Records provided Block Start

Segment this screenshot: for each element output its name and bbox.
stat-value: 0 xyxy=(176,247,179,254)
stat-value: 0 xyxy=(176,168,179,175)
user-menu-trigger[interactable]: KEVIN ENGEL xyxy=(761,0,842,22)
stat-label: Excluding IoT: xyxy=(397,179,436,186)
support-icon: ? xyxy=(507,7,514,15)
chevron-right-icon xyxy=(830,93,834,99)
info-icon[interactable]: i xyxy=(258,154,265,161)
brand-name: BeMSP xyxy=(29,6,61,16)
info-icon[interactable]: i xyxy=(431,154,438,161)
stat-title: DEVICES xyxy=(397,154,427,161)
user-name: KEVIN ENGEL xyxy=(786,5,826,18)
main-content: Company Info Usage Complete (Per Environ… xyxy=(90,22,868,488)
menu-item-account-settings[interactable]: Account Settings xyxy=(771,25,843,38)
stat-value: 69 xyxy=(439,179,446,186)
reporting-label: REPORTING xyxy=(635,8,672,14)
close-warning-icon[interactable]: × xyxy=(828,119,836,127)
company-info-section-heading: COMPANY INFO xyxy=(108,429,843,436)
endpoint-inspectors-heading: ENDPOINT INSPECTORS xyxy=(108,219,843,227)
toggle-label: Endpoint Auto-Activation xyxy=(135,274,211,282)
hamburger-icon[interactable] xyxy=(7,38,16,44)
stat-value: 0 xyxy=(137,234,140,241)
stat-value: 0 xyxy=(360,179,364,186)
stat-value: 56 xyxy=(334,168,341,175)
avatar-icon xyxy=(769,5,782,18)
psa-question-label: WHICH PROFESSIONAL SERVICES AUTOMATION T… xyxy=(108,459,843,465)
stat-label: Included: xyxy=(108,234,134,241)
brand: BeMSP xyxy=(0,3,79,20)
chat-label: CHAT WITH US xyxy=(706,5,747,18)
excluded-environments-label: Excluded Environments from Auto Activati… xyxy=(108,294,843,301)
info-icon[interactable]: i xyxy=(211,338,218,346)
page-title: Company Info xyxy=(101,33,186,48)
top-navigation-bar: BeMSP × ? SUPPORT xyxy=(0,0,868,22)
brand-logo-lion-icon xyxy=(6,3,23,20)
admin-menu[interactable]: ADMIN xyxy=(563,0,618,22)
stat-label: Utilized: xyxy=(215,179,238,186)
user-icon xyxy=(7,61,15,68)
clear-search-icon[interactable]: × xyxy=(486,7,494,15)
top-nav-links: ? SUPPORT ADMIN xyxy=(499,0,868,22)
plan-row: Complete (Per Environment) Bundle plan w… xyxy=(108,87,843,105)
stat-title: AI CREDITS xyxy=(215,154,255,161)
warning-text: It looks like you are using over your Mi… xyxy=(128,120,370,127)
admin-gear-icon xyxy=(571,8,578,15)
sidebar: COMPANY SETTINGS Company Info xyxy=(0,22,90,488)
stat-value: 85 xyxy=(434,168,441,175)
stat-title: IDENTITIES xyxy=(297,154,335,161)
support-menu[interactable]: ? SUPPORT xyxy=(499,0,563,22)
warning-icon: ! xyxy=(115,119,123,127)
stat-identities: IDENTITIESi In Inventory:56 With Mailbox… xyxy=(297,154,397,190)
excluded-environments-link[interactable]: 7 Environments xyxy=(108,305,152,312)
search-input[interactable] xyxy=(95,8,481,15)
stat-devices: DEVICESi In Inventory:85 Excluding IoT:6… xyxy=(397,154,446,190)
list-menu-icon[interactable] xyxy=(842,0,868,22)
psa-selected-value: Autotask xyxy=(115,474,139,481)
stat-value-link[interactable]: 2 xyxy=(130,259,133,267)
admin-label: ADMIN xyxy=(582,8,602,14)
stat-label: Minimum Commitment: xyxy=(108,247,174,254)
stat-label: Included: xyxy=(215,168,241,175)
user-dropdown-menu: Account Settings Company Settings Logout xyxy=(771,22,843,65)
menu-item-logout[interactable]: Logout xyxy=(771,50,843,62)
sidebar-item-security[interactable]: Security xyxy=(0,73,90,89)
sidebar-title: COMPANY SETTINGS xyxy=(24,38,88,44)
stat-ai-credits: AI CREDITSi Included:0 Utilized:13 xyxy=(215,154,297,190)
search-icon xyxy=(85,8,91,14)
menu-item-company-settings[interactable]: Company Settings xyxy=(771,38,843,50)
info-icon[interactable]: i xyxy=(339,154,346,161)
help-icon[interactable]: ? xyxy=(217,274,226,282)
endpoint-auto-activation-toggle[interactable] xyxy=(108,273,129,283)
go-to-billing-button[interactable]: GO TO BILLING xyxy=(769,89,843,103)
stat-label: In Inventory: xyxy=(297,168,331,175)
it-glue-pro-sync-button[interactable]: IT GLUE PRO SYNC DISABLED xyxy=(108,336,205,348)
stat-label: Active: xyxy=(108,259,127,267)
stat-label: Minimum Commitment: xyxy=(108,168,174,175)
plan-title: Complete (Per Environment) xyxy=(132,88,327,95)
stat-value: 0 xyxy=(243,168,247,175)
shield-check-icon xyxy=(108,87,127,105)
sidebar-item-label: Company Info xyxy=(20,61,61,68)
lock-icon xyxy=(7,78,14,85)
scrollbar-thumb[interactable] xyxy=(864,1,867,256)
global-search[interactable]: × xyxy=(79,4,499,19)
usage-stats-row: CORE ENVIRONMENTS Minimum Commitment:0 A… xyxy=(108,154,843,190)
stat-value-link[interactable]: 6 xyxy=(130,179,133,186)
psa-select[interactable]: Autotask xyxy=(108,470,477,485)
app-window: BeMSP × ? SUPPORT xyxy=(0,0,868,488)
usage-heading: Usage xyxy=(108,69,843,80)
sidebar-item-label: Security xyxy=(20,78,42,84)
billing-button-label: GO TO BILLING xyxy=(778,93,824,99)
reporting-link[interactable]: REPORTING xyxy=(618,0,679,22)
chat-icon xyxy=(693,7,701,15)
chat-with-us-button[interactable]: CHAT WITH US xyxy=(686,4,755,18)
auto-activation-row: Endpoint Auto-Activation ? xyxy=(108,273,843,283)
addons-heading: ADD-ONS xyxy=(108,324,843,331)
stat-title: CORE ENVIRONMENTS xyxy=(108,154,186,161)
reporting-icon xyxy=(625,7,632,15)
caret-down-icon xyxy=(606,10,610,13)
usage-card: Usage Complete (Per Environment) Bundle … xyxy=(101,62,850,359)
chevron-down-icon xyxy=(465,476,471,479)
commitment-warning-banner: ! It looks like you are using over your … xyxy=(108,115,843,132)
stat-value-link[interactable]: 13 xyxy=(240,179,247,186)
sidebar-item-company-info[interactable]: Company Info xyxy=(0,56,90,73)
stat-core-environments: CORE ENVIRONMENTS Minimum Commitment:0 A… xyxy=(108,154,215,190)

Records provided Block End

_How to complete this task_. Repeat all of the records above exactly as they appear.

_Reply to the task_.
Segment this screenshot: for each element output its name and bbox.
stat-value: 0 xyxy=(176,247,179,254)
stat-value: 0 xyxy=(176,168,179,175)
user-menu-trigger[interactable]: KEVIN ENGEL xyxy=(761,0,842,22)
stat-label: Excluding IoT: xyxy=(397,179,436,186)
support-icon: ? xyxy=(507,7,514,15)
chevron-right-icon xyxy=(830,93,834,99)
info-icon[interactable]: i xyxy=(258,154,265,161)
brand-name: BeMSP xyxy=(29,6,61,16)
info-icon[interactable]: i xyxy=(431,154,438,161)
stat-title: DEVICES xyxy=(397,154,427,161)
user-name: KEVIN ENGEL xyxy=(786,5,826,18)
main-content: Company Info Usage Complete (Per Environ… xyxy=(90,22,868,488)
menu-item-account-settings[interactable]: Account Settings xyxy=(771,25,843,38)
stat-value: 69 xyxy=(439,179,446,186)
reporting-label: REPORTING xyxy=(635,8,672,14)
close-warning-icon[interactable]: × xyxy=(828,119,836,127)
company-info-section-heading: COMPANY INFO xyxy=(108,429,843,436)
endpoint-inspectors-heading: ENDPOINT INSPECTORS xyxy=(108,219,843,227)
toggle-label: Endpoint Auto-Activation xyxy=(135,274,211,282)
hamburger-icon[interactable] xyxy=(7,38,16,44)
stat-value: 0 xyxy=(137,234,140,241)
stat-value: 0 xyxy=(360,179,364,186)
stat-value: 56 xyxy=(334,168,341,175)
avatar-icon xyxy=(769,5,782,18)
psa-question-label: WHICH PROFESSIONAL SERVICES AUTOMATION T… xyxy=(108,459,843,465)
stat-label: Included: xyxy=(108,234,134,241)
brand: BeMSP xyxy=(0,3,79,20)
chat-label: CHAT WITH US xyxy=(706,5,747,18)
excluded-environments-label: Excluded Environments from Auto Activati… xyxy=(108,294,843,301)
info-icon[interactable]: i xyxy=(211,338,218,346)
page-title: Company Info xyxy=(101,33,186,48)
top-navigation-bar: BeMSP × ? SUPPORT xyxy=(0,0,868,22)
brand-logo-lion-icon xyxy=(6,3,23,20)
admin-menu[interactable]: ADMIN xyxy=(563,0,618,22)
stat-label: Utilized: xyxy=(215,179,238,186)
user-icon xyxy=(7,61,15,68)
clear-search-icon[interactable]: × xyxy=(486,7,494,15)
top-nav-links: ? SUPPORT ADMIN xyxy=(499,0,868,22)
plan-row: Complete (Per Environment) Bundle plan w… xyxy=(108,87,843,105)
stat-title: AI CREDITS xyxy=(215,154,255,161)
warning-text: It looks like you are using over your Mi… xyxy=(128,120,370,127)
admin-gear-icon xyxy=(571,8,578,15)
sidebar: COMPANY SETTINGS Company Info xyxy=(0,22,90,488)
stat-value: 85 xyxy=(434,168,441,175)
stat-title: IDENTITIES xyxy=(297,154,335,161)
support-menu[interactable]: ? SUPPORT xyxy=(499,0,563,22)
warning-icon: ! xyxy=(115,119,123,127)
stat-identities: IDENTITIESi In Inventory:56 With Mailbox… xyxy=(297,154,397,190)
excluded-environments-link[interactable]: 7 Environments xyxy=(108,305,152,312)
search-input[interactable] xyxy=(95,8,481,15)
stat-devices: DEVICESi In Inventory:85 Excluding IoT:6… xyxy=(397,154,446,190)
list-menu-icon[interactable] xyxy=(842,0,868,22)
psa-selected-value: Autotask xyxy=(115,474,139,481)
stat-value-link[interactable]: 2 xyxy=(130,259,133,267)
admin-label: ADMIN xyxy=(582,8,602,14)
stat-label: Minimum Commitment: xyxy=(108,247,174,254)
stat-label: Included: xyxy=(215,168,241,175)
user-dropdown-menu: Account Settings Company Settings Logout xyxy=(771,22,843,65)
menu-item-logout[interactable]: Logout xyxy=(771,50,843,62)
sidebar-item-security[interactable]: Security xyxy=(0,73,90,89)
sidebar-title: COMPANY SETTINGS xyxy=(24,38,88,44)
stat-ai-credits: AI CREDITSi Included:0 Utilized:13 xyxy=(215,154,297,190)
search-icon xyxy=(85,8,91,14)
menu-item-company-settings[interactable]: Company Settings xyxy=(771,38,843,50)
info-icon[interactable]: i xyxy=(339,154,346,161)
help-icon[interactable]: ? xyxy=(217,274,226,282)
endpoint-auto-activation-toggle[interactable] xyxy=(108,273,129,283)
go-to-billing-button[interactable]: GO TO BILLING xyxy=(769,89,843,103)
stat-label: In Inventory: xyxy=(297,168,331,175)
it-glue-pro-sync-button[interactable]: IT GLUE PRO SYNC DISABLED xyxy=(108,336,205,348)
stat-label: Active: xyxy=(108,259,127,267)
stat-label: Minimum Commitment: xyxy=(108,168,174,175)
plan-title: Complete (Per Environment) xyxy=(132,88,327,95)
stat-value: 0 xyxy=(243,168,247,175)
shield-check-icon xyxy=(108,87,127,105)
sidebar-item-label: Company Info xyxy=(20,61,61,68)
lock-icon xyxy=(7,78,14,85)
scrollbar-thumb[interactable] xyxy=(864,1,867,256)
global-search[interactable]: × xyxy=(79,4,499,19)
usage-stats-row: CORE ENVIRONMENTS Minimum Commitment:0 A… xyxy=(108,154,843,190)
stat-value-link[interactable]: 6 xyxy=(130,179,133,186)
psa-select[interactable]: Autotask xyxy=(108,470,477,485)
app-window: BeMSP × ? SUPPORT xyxy=(0,0,868,488)
usage-heading: Usage xyxy=(108,69,843,80)
sidebar-item-label: Security xyxy=(20,78,42,84)
billing-button-label: GO TO BILLING xyxy=(778,93,824,99)
reporting-link[interactable]: REPORTING xyxy=(618,0,679,22)
chat-icon xyxy=(693,7,701,15)
chat-with-us-button[interactable]: CHAT WITH US xyxy=(686,4,755,18)
auto-activation-row: Endpoint Auto-Activation ? xyxy=(108,273,843,283)
addons-heading: ADD-ONS xyxy=(108,324,843,331)
stat-title: CORE ENVIRONMENTS xyxy=(108,154,186,161)
reporting-icon xyxy=(625,7,632,15)
caret-down-icon xyxy=(606,10,610,13)
usage-card: Usage Complete (Per Environment) Bundle … xyxy=(101,62,850,359)
chevron-down-icon xyxy=(465,476,471,479)
commitment-warning-banner: ! It looks like you are using over your … xyxy=(108,115,843,132)
stat-value-link[interactable]: 13 xyxy=(240,179,247,186)
sidebar-item-company-info[interactable]: Company Info xyxy=(0,56,90,73)
stat-core-environments: CORE ENVIRONMENTS Minimum Commitment:0 A… xyxy=(108,154,215,190)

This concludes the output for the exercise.